Assignment
Using the listing below, retype exactly the lines starting at the one with "2101 L Street, N. W. Suite 1000" and ending at the one with "have made significant accomplishments and", and include both.

Start of Given data

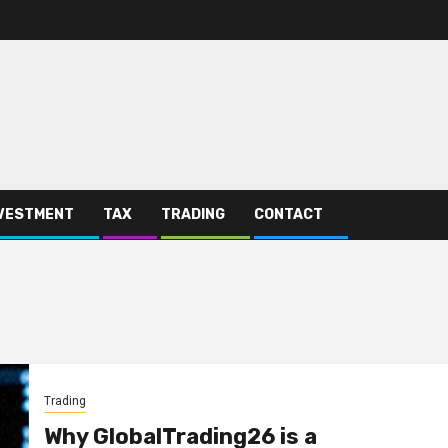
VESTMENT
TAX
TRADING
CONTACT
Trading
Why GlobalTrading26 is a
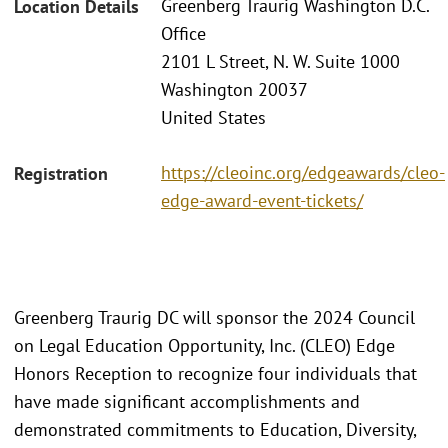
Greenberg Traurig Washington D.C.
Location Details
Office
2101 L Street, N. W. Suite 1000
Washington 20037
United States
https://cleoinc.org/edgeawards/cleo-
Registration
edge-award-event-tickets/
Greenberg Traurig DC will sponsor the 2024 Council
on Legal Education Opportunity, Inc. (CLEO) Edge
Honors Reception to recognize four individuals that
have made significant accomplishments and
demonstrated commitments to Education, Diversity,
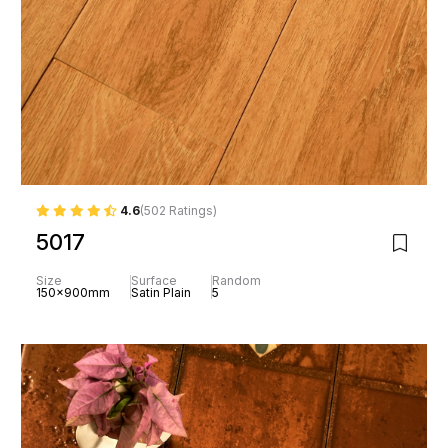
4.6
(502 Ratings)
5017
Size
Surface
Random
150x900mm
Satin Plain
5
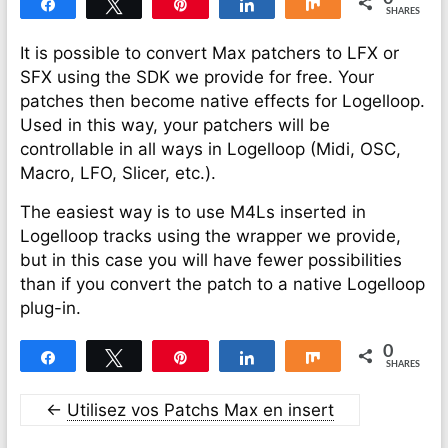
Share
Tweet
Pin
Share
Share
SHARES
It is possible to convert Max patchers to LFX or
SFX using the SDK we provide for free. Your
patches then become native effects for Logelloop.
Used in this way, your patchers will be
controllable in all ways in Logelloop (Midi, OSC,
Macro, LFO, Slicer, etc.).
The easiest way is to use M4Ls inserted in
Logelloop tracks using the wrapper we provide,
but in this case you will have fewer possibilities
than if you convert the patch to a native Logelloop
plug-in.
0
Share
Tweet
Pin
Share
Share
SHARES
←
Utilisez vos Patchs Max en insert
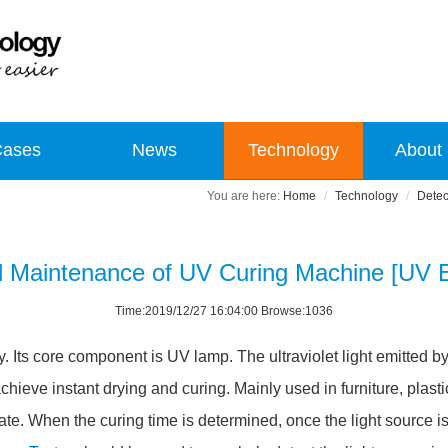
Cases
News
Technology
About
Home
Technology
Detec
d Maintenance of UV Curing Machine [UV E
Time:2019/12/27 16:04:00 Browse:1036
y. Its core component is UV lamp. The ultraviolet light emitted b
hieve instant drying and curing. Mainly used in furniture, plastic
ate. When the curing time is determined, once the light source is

End of Given data

Solved problem
2101 L Street, N. W. Suite 1000
Washington 20037
United States
https://cleoinc.org/edgeawards/cleo-
Registration
edge-award-event-tickets/
Greenberg Traurig DC will sponsor the 2024 Council
on Legal Education Opportunity, Inc. (CLEO) Edge
Honors Reception to recognize four individuals that
have made significant accomplishments and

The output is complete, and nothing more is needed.